One of the most interesting aspects of this story is the introduction and explanation of how humans lose their ability to talk or have higher levels of critical thinking (if you recall from the original 1968 film the humans were like brute beasts). The simian flu mutates eventually and humans slowly begin to degrade back into the alzheimer-like disease that was trying to be cured in RISE. Humans lose the ability to speak and their brain functions at an abnormally low level of intelligence (like the apes used to be). The daring question is asked, who will become the dominant species of the planet? This is where the movie takes an unexpected turn and provides some real food for thought. The culmination and climax wherein Caesar and the apes become the dominant species is not in some climactic battle or showdown, but rather in the refrain from violence. Movies like Apocalypse Now, The Road, Platoon, and other war and apocalyptic movies ask the question of where do humans lose their humanness during war and why does war create this problem? Obviously the answer lies in the fact that our human heart and nature that separates us from brute beasts is mercy, grace, and a sense of higher morality that sees people as valuable. The Colonel in this movie is ruthless, a killer and madman who believes that humans who have lost the ability to speak and act human should be killed like beasts. Caesar on the other hand protects his kind and even the humans who are slowly degrading into beasts. Who is showing grace and mercy? Who has a higher sense of purpose and morality that sees creatures as something valuable? The movie ironically through the allegory of war shows us that human nature is comprised of the ability to love and show grace and decency, so Caesar’s ability to do this sets him and his kind as the dominant species. It’s not power that sets us apart (a lion can tear us apart faster than we can raise a knife), but its our ability to love and do good that separates us from the beasts.

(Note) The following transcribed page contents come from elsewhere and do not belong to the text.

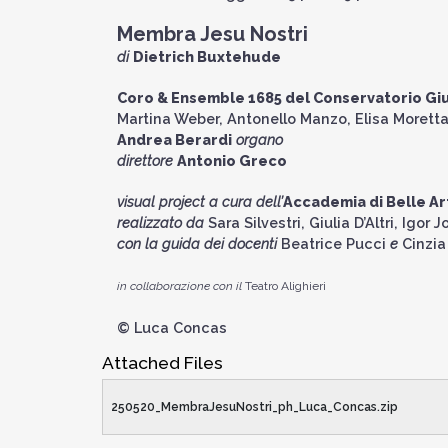
Membra Jesu Nostri
di
Dietrich Buxtehude
Coro & Ensemble 1685 del Conservatorio Gi
Martina Weber, Antonello Manzo, Elisa Morett
Andrea Berardi
organo
direttore
Antonio Greco
visual project
a cura dell’
Accademia di Belle Ar
realizzato da
Sara Silvestri, Giulia D’Altri, Igo
con la guida dei docenti
Beatrice Pucci
e
Cinzia
in collaborazione con il
Teatro Alighieri
© Luca Concas
Attached Files
250520_MembraJesuNostri_ph_Luca_Concas.zip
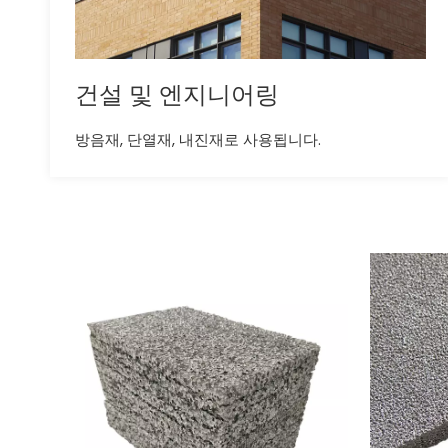
건설 및 엔지니어링
방음재, 단열재, 내진재로 사용됩니다.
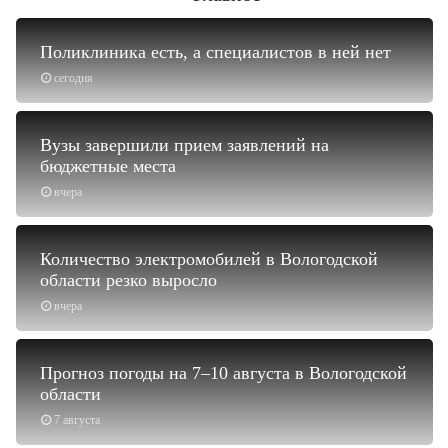
Поликлиника есть, а специалистов в ней нет
сегодня
Вузы завершили прием заявлений на
бюджетные места
вчера
Количество электромобилей в Вологодской
области резко выросло
вчера
Прогноз погоды на 7–10 августа в Вологодской
области
7 августа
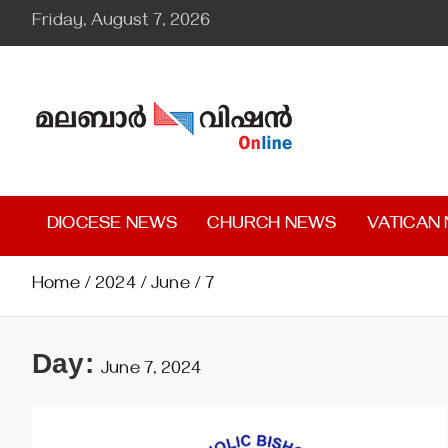
Skip
Friday, August 7, 2026
to
content
Malabar Vision Online
Illuminating Diocesan News with Divine Clarity.
DIOCESE NEWS
CHURCH NEWS
VATICAN
Home
2024
June
7
Day:
June 7, 2024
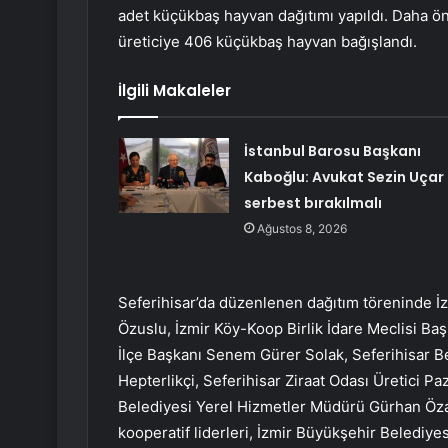
adet küçükbaş hayvan dağıtımı yapıldı. Daha önc
üreticiye 406 küçükbaş hayvan bağışlandı.
İlgili Makaleler
İstanbul Barosu Başkanı
Kaboğlu: Avukat Sezin Uçar
serbest bırakılmalı
Ağustos 8, 2026
Seferihisar’da düzenlenen dağıtım töreninde İ
Özuslu, İzmir Köy-Koop Birlik İdare Meclisi Ba
İlçe Başkanı Senem Gürer Solak, Seferihisar Be
Hepterlikçi, Seferihisar Ziraat Odası Üretici P
Belediyesi Yerel Hizmetler Müdürü Gürhan Öza
kooperatif liderleri, İzmir Büyükşehir Belediye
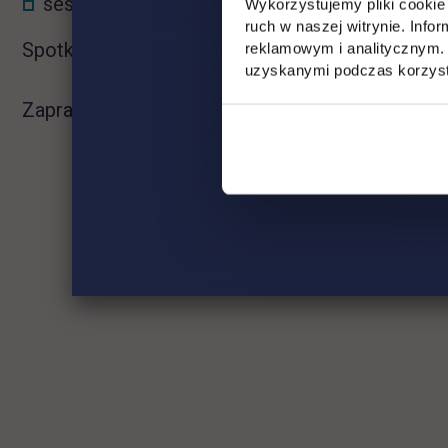
sesja pytań i odpowiedzi
Wykorzystujemy pliki cookie 
ruch w naszej witrynie. Inf
Spotkanie odbędzie się przy użyciu MS Teams:
reklamowym i analitycznym. 
uzyskanymi podczas korzysta
Zapraszamy i do zobaczenia ONLINE!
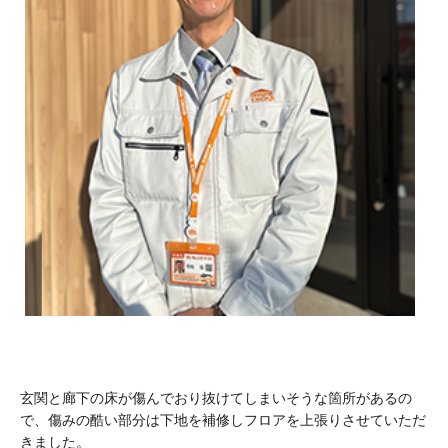
玄関と廊下の床が傷んでおり抜けてしまいそうな箇所があるの
で、傷みの酷い部分は下地を補修しフロアを上張りさせていただ
きました。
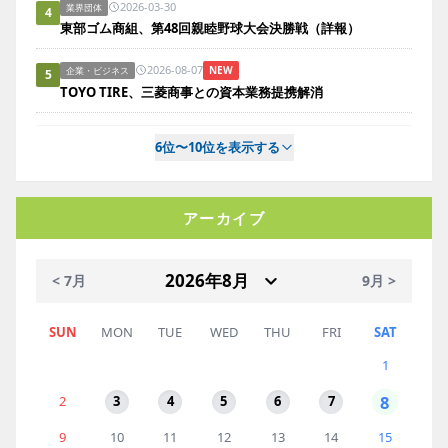
2026-03-30
業界団体
4
東部ゴム商組、第48回親睦野球大会決勝戦（詳報）
2026-08-07
NEW
企業・ビジネス
5
TOYO TIRE、三菱商事との資本業務提携解消
6位〜10位を表示する
アーカイブ
< 7月
9月 >
SUN
MON
TUE
WED
THU
FRI
SAT
1
8
2
3
4
5
6
7
9
10
11
12
13
14
15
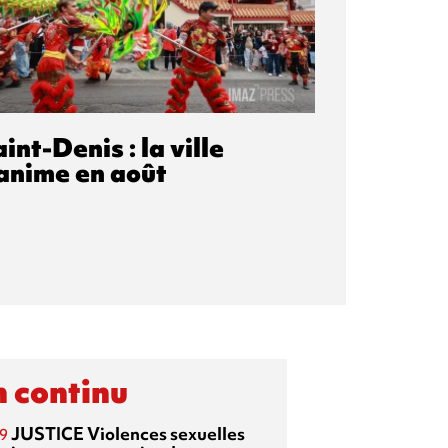
int-Denis : la ville
'anime en août
 continu
JUSTICE
Violences sexuelles
9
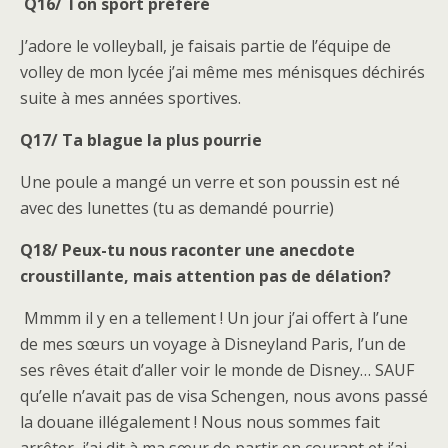
Q16/ Ton sport préféré
J’adore le volleyball, je faisais partie de l’équipe de
volley de mon lycée j’ai même mes ménisques déchirés
suite à mes années sportives.
Q17/ Ta blague la plus pourrie
Une poule a mangé un verre et son poussin est né
avec des lunettes (tu as demandé pourrie)
Q18/ Peux-tu nous raconter une anecdote
croustillante, mais attention pas de délation?
Mmmm il y en a tellement ! Un jour j’ai offert à l’une
de mes sœurs un voyage à Disneyland Paris, l’un de
ses rêves était d’aller voir le monde de Disney… SAUF
qu’elle n’avait pas de visa Schengen, nous avons passé
la douane illégalement ! Nous nous sommes fait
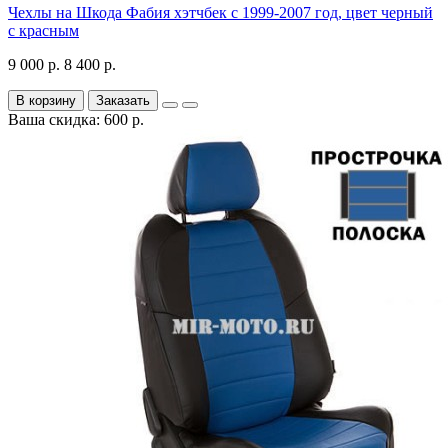
Чехлы на Шкода Фабия хэтчбек с 1999-2007 год, цвет черный
с красным
9 000 р.
8 400 р.
В корзину
Заказать
Ваша скидка: 600 р.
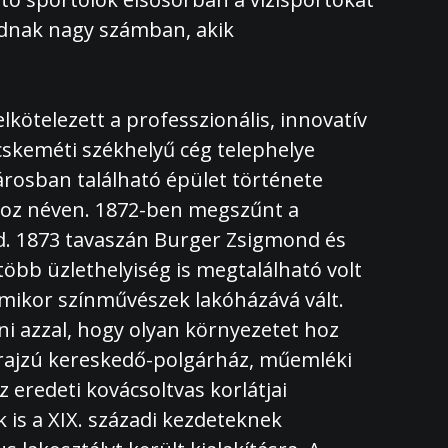
gadnak nagy számban, akik
lkötelezett a professzionális, innovatív
cskeméti székhelyű cég telephelye
árosban található épület története
khoz néven. 1872-ben megszűnt a
ed. 1873 tavaszán Burger Zsigmond és
öbb üzlethelyiség is megtalálható volt
amikor színművészek lakóházává vált.
ni azzal, hogy olyan környezetet hoz
prajzú kereskedő-polgárház, műemléki
 eredeti kovácsoltvas korlátjai
 is a XIX. századi kezdeteknek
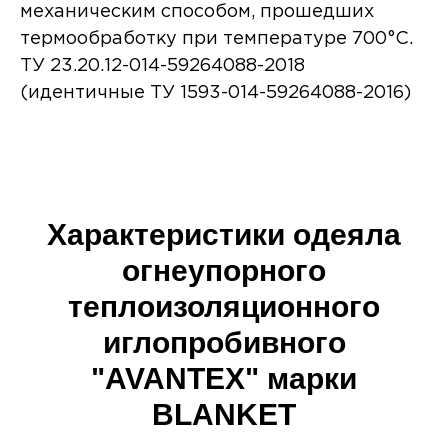
механическим способом, прошедших
термообработку при температуре 700°С.
ТУ 23.20.12-014-59264088-2018
(идентичные ТУ 1593-014-59264088-2016)
Характеристики одеяла
огнеупорного
теплоизоляционного
иглопробивного
"AVANTEX" марки
BLANKET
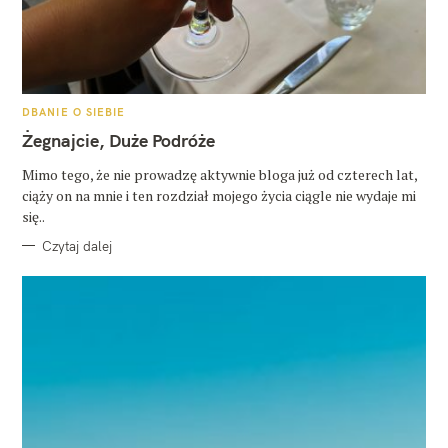
K
DBANIE O SIEBIE
A
T
Żegnajcie, Duże Podróże
E
G
O
Mimo tego, że nie prowadzę aktywnie bloga już od czterech lat,
R
ciąży on na mnie i ten rozdział mojego życia ciągle nie wydaje mi
I
E
się..
Czytaj dalej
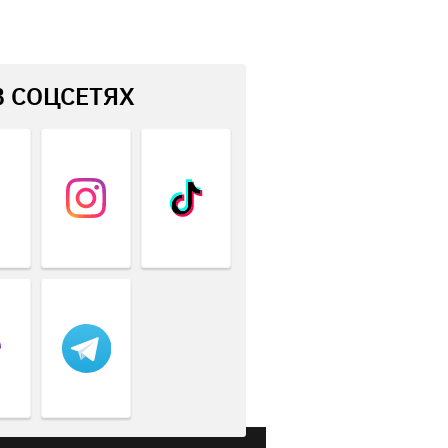
В СОЦСЕТЯХ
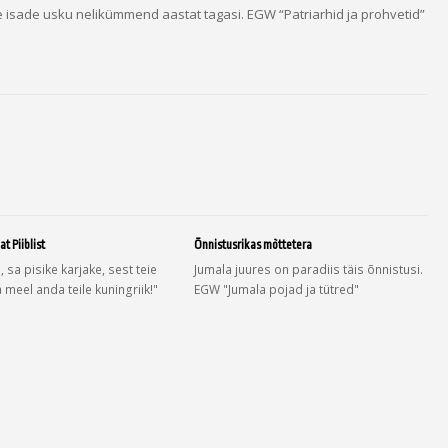
 isade usku nelikümmend aastat tagasi. EGW “Patriarhid ja prohvetid”
at Piiblist
Õnnistusrikas mõttetera
, sa pisike karjake, sest teie
Jumala juures on paradiis täis õnnistusi.
a meel anda teile kuningriik!"
EGW "Jumala pojad ja tütred"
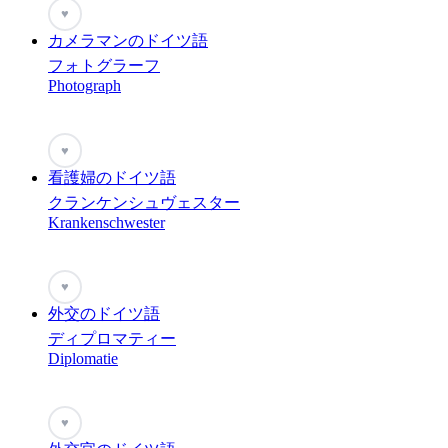
♥
カメラマンのドイツ語
フォトグラーフ
Photograph
♥
看護婦のドイツ語
クランケンシュヴェスター
Krankenschwester
♥
外交のドイツ語
ディプロマティー
Diplomatie
♥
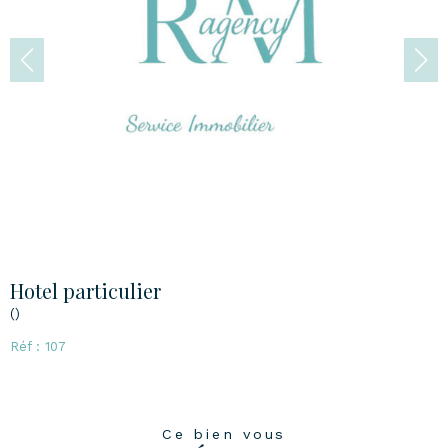
Hotel particulier
()
Réf : 107
Ce bien vous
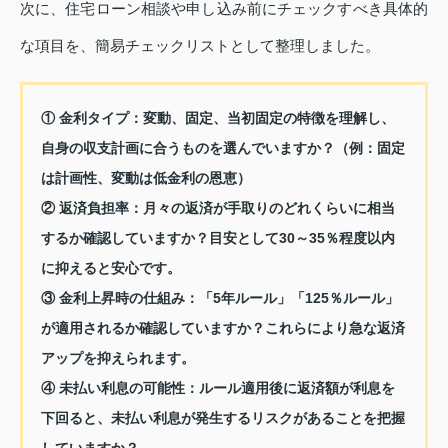
次に、住宅ローン相談や申し込み前にチェックすべき具体的
な項目を、簡易チェックリストとして整理しました。
① 金利タイプ：変動、固定、当初固定の特徴を理解し、
自身の収支計画に合うものを選んでいますか？（例：固定
は計画性、変動は低金利の恩恵）
② 返済負担率：月々の返済が手取りのどれくらいに相当
するか確認していますか？目安として30～35％程度以内
に抑えると安心です。
③ 金利上昇時の仕組み：「5年ルール」「125％ルール」
が適用されるか確認していますか？これらにより急な返済
アップを抑えられます。
④ 未払い利息の可能性：ルール適用後に返済額が利息を
下回ると、未払い利息が発生するリスクがあることを把握
していますか？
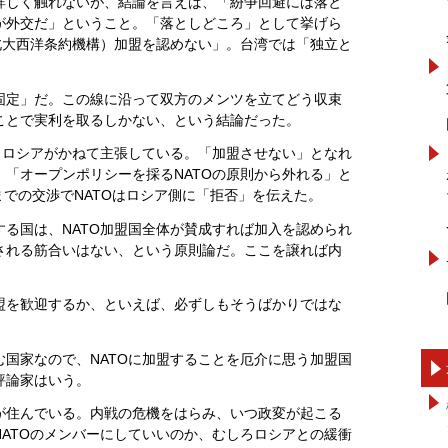
しく触れないが、結論を言えば、「
紛争回避には落と
が外交だ」ということ。「落としどころ」として挙げら
北大西洋条約機構）加盟を認めない」。台湾では「独立と
定」だ。この線に沿って双方のメンツを立てどう収束
ことで実利を取るしかない、という結論だった。
、ロシアがかねて主張している。「加盟させない」となれ
「オープンポリシーを採るNATOの原則から外れる」と
までの交渉でNATOはロシア側に「拒否」を伝えた。
る国は、NATO加盟国全体が賛成すれば加入を認められ
される筋合いはない、という原則論だ。ここを譲れば内
盟を歓迎するか、といえば、必ずしもそうばかりではな
国家なので、NATOに加盟することを厄介に思う加盟国
評論家はいう。
住んでいる。内戦の危機をはらみ、いつ政変が起こる
ATOのメンバーにしていいのか、むしろロシアとの緩衝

Caesar’s evolution taps into the newfound category of morals and the question the movie asks is whether or not Caesar can evolve above the humans who have lost all sense of morality in the battle for superiority against nature. Will Caesar become mad due to the losses he has endured and become like Koba who was no better than the people that tortured him in the laboratory. In presenting this predicament I find myself asking what makes me human, what makes us higher than the apes in the first place. Oh yes, our ability to be morally superior and to love and forgive and give grace. If we lose this, then perhaps we are devolving into beasts of the field. What is most shocking is that it doesn’t take a degenerate disease of the mind to lose our humanity but the depravity of our minds and actions in the midst of war, in this case the Apocalypse of the war of the Apes or as the movie so brilliantly says, the “Ape-colaypse Now”. The movie is something to ponder and think on because it asks the crucial questions of our day, especially when we confront real problems in the socio-political atmosphere of the modern world.
The movie is banana bread, a welcoming taste to an old series with a deep philosophical premise. Not to mention the nuts we can chew on and think on for quite some time and the explosion of flavor parallels the great sequences of action.